### To do:
Copy, from the material below, every line in which the word "nářadí" can be found.

--------

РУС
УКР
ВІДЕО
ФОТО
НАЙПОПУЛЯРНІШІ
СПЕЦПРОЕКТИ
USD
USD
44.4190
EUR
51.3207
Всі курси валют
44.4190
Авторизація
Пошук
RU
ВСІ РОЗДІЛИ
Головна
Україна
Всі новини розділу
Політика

--------

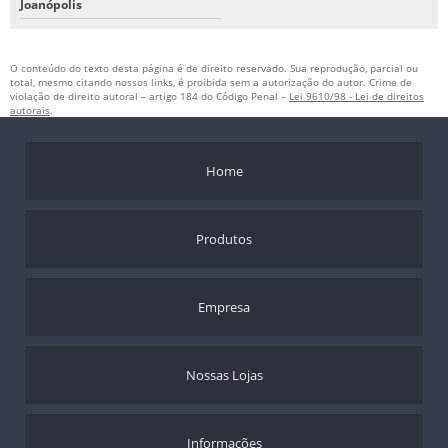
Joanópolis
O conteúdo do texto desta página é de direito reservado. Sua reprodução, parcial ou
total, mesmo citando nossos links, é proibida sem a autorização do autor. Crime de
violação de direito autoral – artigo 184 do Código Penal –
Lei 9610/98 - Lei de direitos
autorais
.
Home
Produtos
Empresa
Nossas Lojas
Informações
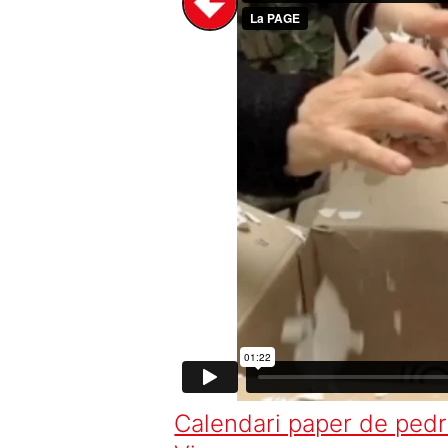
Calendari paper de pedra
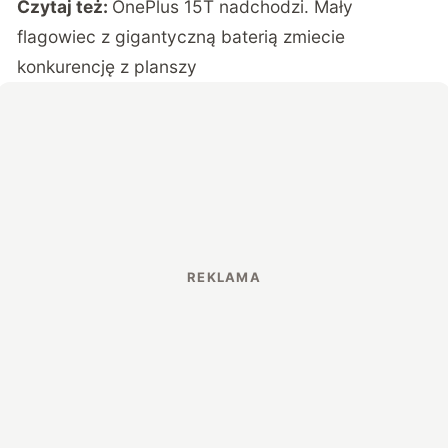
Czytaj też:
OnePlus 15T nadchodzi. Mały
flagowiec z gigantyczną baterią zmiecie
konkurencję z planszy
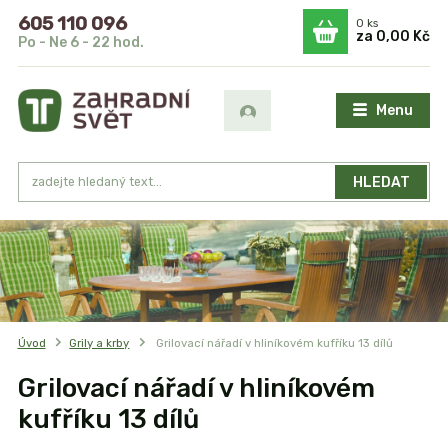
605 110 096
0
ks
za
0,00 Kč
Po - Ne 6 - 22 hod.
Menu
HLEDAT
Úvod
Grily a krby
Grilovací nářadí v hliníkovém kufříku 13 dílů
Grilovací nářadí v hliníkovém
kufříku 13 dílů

--------

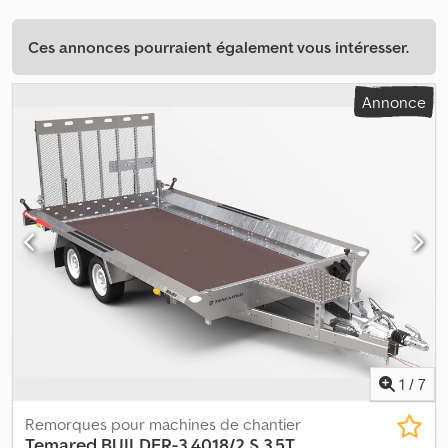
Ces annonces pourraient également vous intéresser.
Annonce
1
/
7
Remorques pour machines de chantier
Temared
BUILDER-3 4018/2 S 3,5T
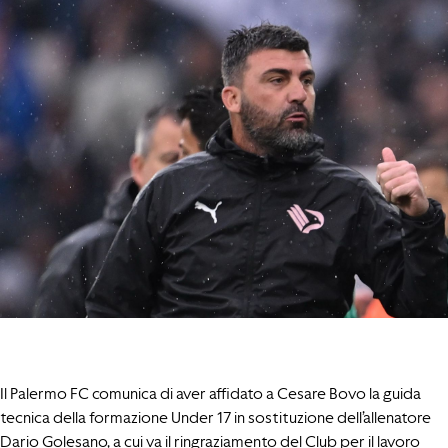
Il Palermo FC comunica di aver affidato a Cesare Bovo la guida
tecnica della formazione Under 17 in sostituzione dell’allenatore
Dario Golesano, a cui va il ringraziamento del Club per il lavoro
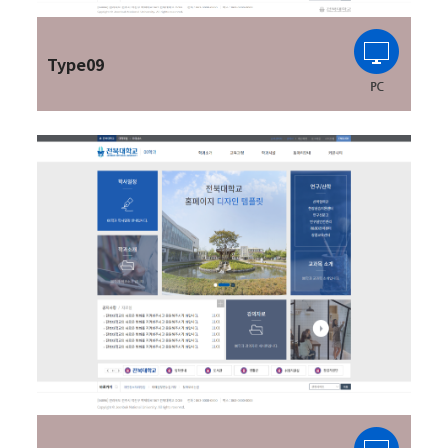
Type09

--------

### Your solution:
Grilovací nářadí v hliníkovém kufříku 13 dílů
Grilovací nářadí v hliníkovém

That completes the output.